Angry Bahraini Shias began Friday burying the dead of a violent police raid on anti-regime protesters as tanks and troops kept a tight security clamp across Manama ahead of weekly Muslim prayers.
The funeral of two men killed by police began in the Shia village of Sitra, east of Manama.
Mourners wrapped the bodies of Ali Khodeir, 53, and Mahmud Mekki, 23, with Bahraini flags and chanted slogans urging national unity between Sunnis and Shias who form the majority in the kingdom that is ruled by the Sunni Al-Khalifa dynasty.
They also chanted, "People want to overthrow the regime," the slogan used by anti-regime protesters across the Arab world inspired by the uprisings of Tunisia and Egypt which brought down the former two strongmen of the Western-backed countries.
Two funerals of two others killed in the 3.00 am raid are scheduled to take place after the noon prayers, a relative said.
"No Sunnis. No Shias, only national unity," chanted the mourners whose community complains of discrimination and faces suspicion over its loyalty to Bahrain, amid Gulf fears of Iranian attempts to use Shiites to destabilise the staunch US-allied Sunni monarchies.
They also chanted slogans calling for the government to be held responsible for the killings, witnesses said.

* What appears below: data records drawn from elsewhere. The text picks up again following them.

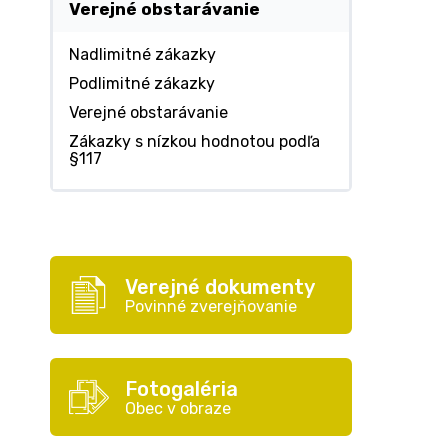
Verejné obstarávanie
Nadlimitné zákazky
Podlimitné zákazky
Verejné obstarávanie
Zákazky s nízkou hodnotou podľa
§117
Verejné dokumenty
Povinné zverejňovanie
Fotogaléria
Obec v obraze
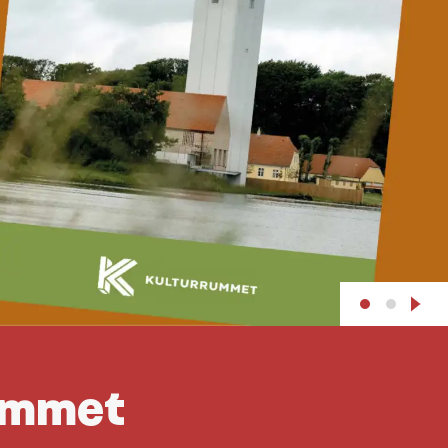
Rummet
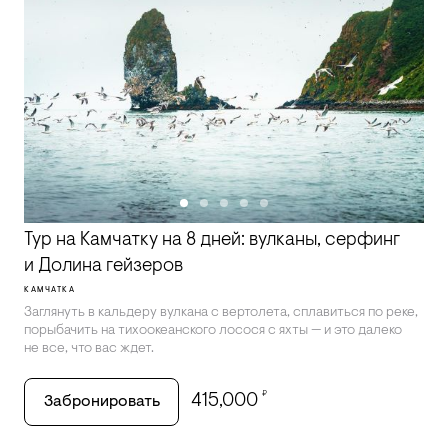
Тур на Камчатку на 8 дней: вулканы, серфинг
и Долина гейзеров
КАМЧАТКА
Заглянуть в кальдеру вулкана с вертолета, сплавиться по реке,
порыбачить на тихоокеанского лосося с яхты — и это далеко
не все, что вас ждет.
₽
415,000
Забронировать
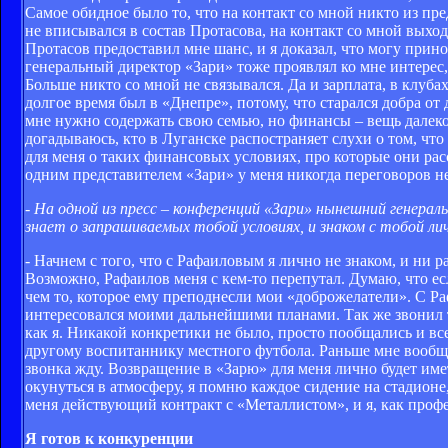
Самое обидное было то, что на контакт со мной никто из пр
не вписывался в состав Протасова, на контакт со мной выхо
Протасов предоставил мне шанс, и я доказал, что могу при
генеральный директор «Зари» тоже проявлял ко мне интерес, 
Больше никто со мной не связывался. Да и зарплата, в клубах
долгое время был в «Днепре», потому, что старался добра от
мне нужно содержать свою семью, но финансы – вещь далеко 
догадываюсь, кто в Луганске распостраняет слухи о том, что
для меня о таких финансовых условиях, про которые они рас
одним представителем «Зари» у меня никогда переговоров н
-
На одной из пресс – конференций «Зари» нынешний генерал
знает о запрашиваемых тобой условиях, и знаком с тобой л
- Начнем с того, что с Рафаиловым я лично не знаком, и ни ра
Возможно, Рафаилов меня с кем-то перепутал. Думаю, что ес
чем то, которое ему преподнесли мои «доброжелатели». С Ра
интересовался моими дальнейшими планами. Так же звонил то
как я. Никакой конкретики не было, просто пообщались и в
другому воспитаннику местного футбола. Раньше мне вообще
звонка жду. Возвращение в «Зарю» для меня лично будет име
окунуться в атмосферу, я помню каждое сидение на стадионе
меня действующий контракт с «Металлистом», и я, как профе
Я готов к конкуренции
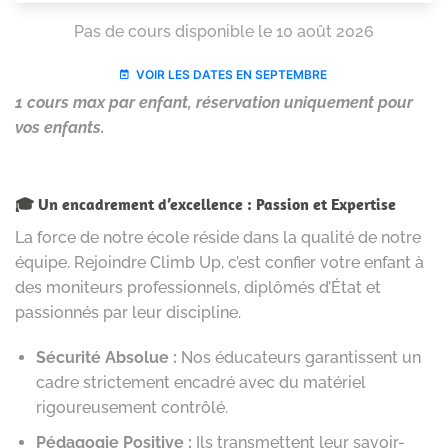
1 cours max par enfant, réservation uniquement pour
vos enfants.
🎓 Un encadrement d’excellence : Passion et Expertise
La force de notre école réside dans la qualité de notre
équipe. Rejoindre Climb Up, c’est confier votre enfant à
des moniteurs professionnels, diplômés d’État et
passionnés par leur discipline.
Sécurité Absolue :
Nos éducateurs garantissent un
cadre strictement encadré avec du matériel
rigoureusement contrôlé.
Pédagogie Positive :
Ils transmettent leur savoir-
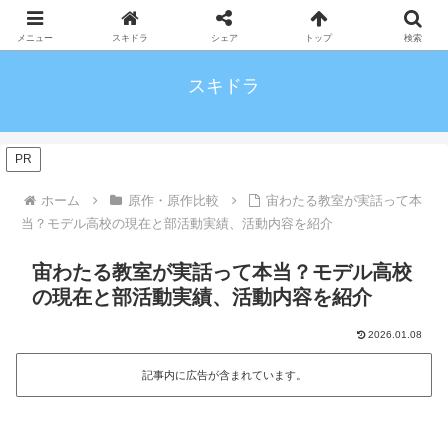
メニュー
スキドラ
シェア
トップ
検索
スキドラ
PR
ホーム
原作・原作比較
宙わたる教室が実話って本
当？モデル高校の現在と部活動実績、活動内容を紹介
宙わたる教室が実話って本当？モデル高校
の現在と部活動実績、活動内容を紹介
2026.01.08
記事内に広告が含まれています。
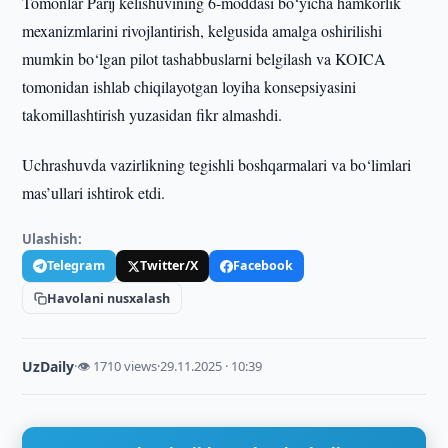
Tomonlar Parij kelishuvining 6-moddasi bo‘yicha hamkorlik
mexanizmlarini rivojlantirish, kelgusida amalga oshirilishi
mumkin bo‘lgan pilot tashabbuslarni belgilash va KOICA
tomonidan ishlab chiqilayotgan loyiha konsepsiyasini
takomillashtirish yuzasidan fikr almashdi.
Uchrashuvda vazirlikning tegishli boshqarmalari va bo‘limlari
mas’ullari ishtirok etdi.
Ulashish:
Telegram
Twitter/X
Facebook
Havolani nusxalash
UzDaily
·
👁 1710 views
·
29.11.2025 · 10:39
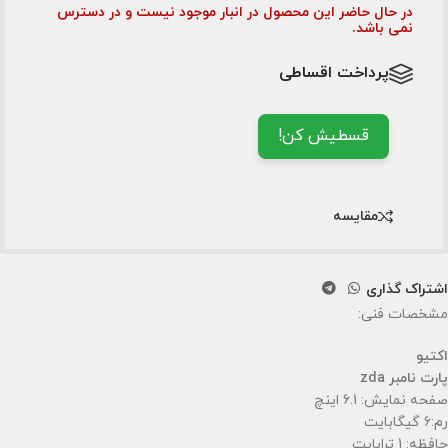
در حال حاضر این محصول در انبار موجود نیست و در دسترس
نمی باشد.
پرداخت اقساطی
قسطیش کن!
مقایسه
اشتراک گذاری
مشخصات فنی:
اکتیو
پارت نامبر zda
صفحه نمایش: 6.1 اینچ
رم:6 گیگابایت
حافظه: 1 ترابایت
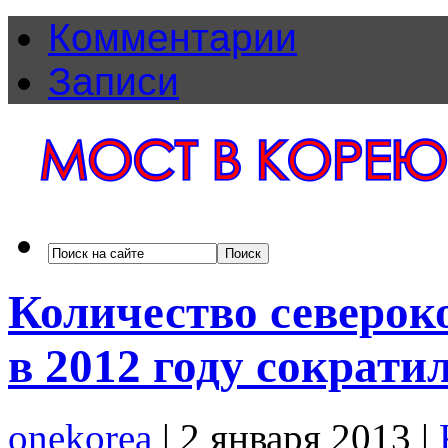
Комментарии
Записи
Количество северок
в 2012 году сократи
onekorea
|
2 января 2013
|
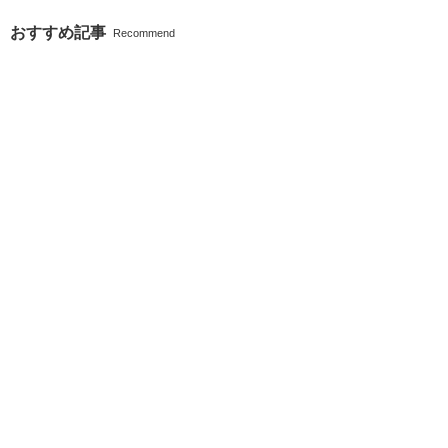
おすすめ記事
Recommend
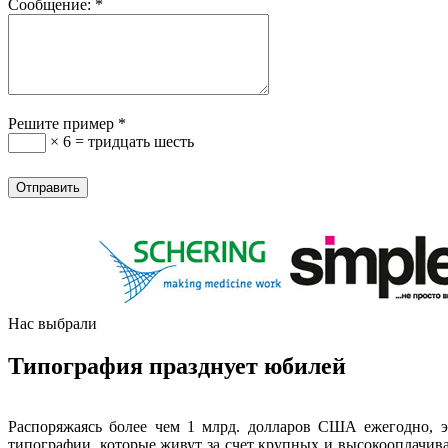
Сообщение:
*
Решите пример
*
× 6 = тридцать шесть
Нас выбрали
Типография празднует юбилей
Распоряжаясь более чем 1 млрд. долларов США ежегодно, э
типографии, которые живут за счет крупных и высокооплачива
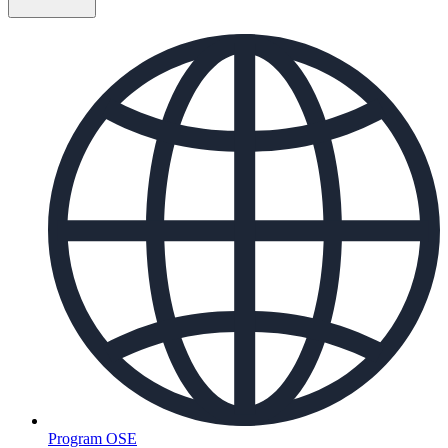
Program OSE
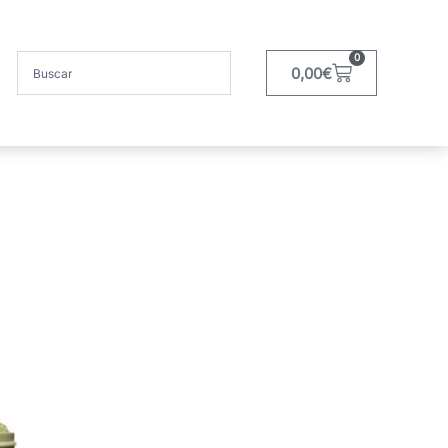
0
0,00
€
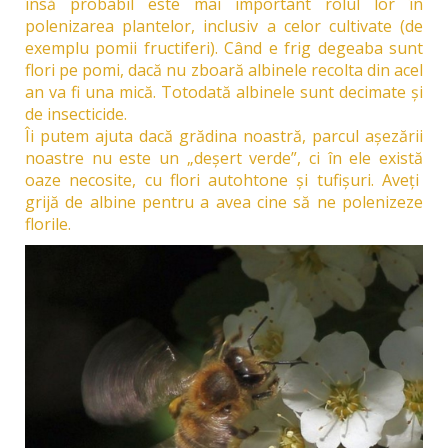
însă probabil este mai important rolul lor în
polenizarea plantelor, inclusiv a celor cultivate (de
exemplu pomii fructiferi). Când e frig degeaba sunt
flori pe pomi, dacă nu zboară albinele recolta din acel
an va fi una mică. Totodată albinele sunt decimate și
de insecticide.
Îi putem ajuta dacă grădina noastră, parcul așezării
noastre nu este un „deșert verde”, ci în ele există
oaze necosite, cu flori autohtone și tufișuri. Aveți
grijă de albine pentru a avea cine să ne polenizeze
florile.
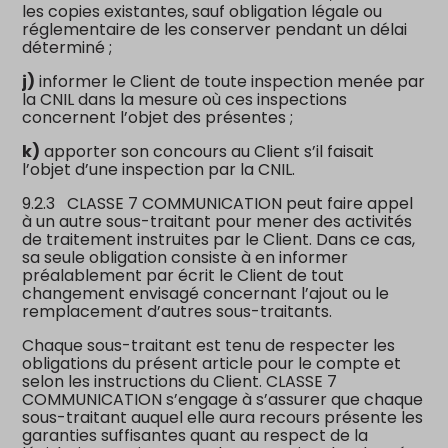
les copies existantes, sauf obligation légale ou
réglementaire de les conserver pendant un délai
déterminé ;
j)
informer le Client de toute inspection menée par
la CNIL dans la mesure où ces inspections
concernent l’objet des présentes ;
k)
apporter son concours au Client s’il faisait
l’objet d’une inspection par la CNIL.
9.2.3
CLASSE 7 COMMUNICATION peut faire appel
à un autre sous-traitant pour mener des activités
de traitement instruites par le Client. Dans ce cas,
sa seule obligation consiste à en informer
préalablement par écrit le Client de tout
changement envisagé concernant l’ajout ou le
remplacement d’autres sous-traitants.
Chaque sous-traitant est tenu de respecter les
obligations du présent article pour le compte et
selon les instructions du Client. CLASSE 7
COMMUNICATION s’engage à s’assurer que chaque
sous-traitant auquel elle aura recours présente les
garanties suffisantes quant au respect de la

Officials put the death toll of Thursday's raid of Pearl Square at three, but the Shia opposition said four were killed in the attack. Nearly 200 people were wounded.
Demonstrators had camped in the square on Tuesday after two demonstrators were killed. Many chanted slogans calling to overthrow the monarchy.
Police used tear gas, rubber bullets and hollow-point bullets to disperse them in a violent raid that also left almost 100 protesters wounded.